§ **Directions**
Write out each line of the listing as it stands, without the images.

§ **Input material**
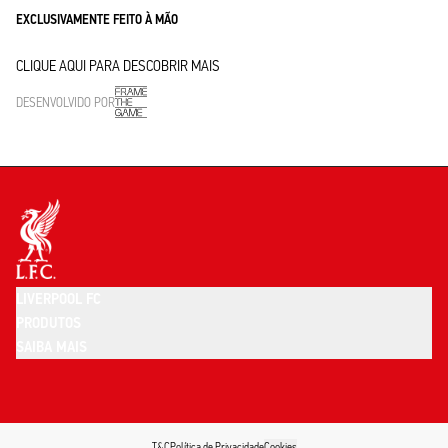
EXCLUSIVAMENTE FEITO À MÃO
CLIQUE AQUI PARA DESCOBRIR MAIS
DESENVOLVIDO POR
LIVERPOOL FC
PRODUTOS
SAIBA MAIS
T&C
Política de Privacidade
Cookies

§ **Solution for this problem**
EXCLUSIVAMENTE FEITO À MÃO
CLIQUE AQUI PARA DESCOBRIR MAIS
DESENVOLVIDO POR
LIVERPOOL FC
PRODUTOS
SAIBA MAIS
T&C
Política de Privacidade
Cookies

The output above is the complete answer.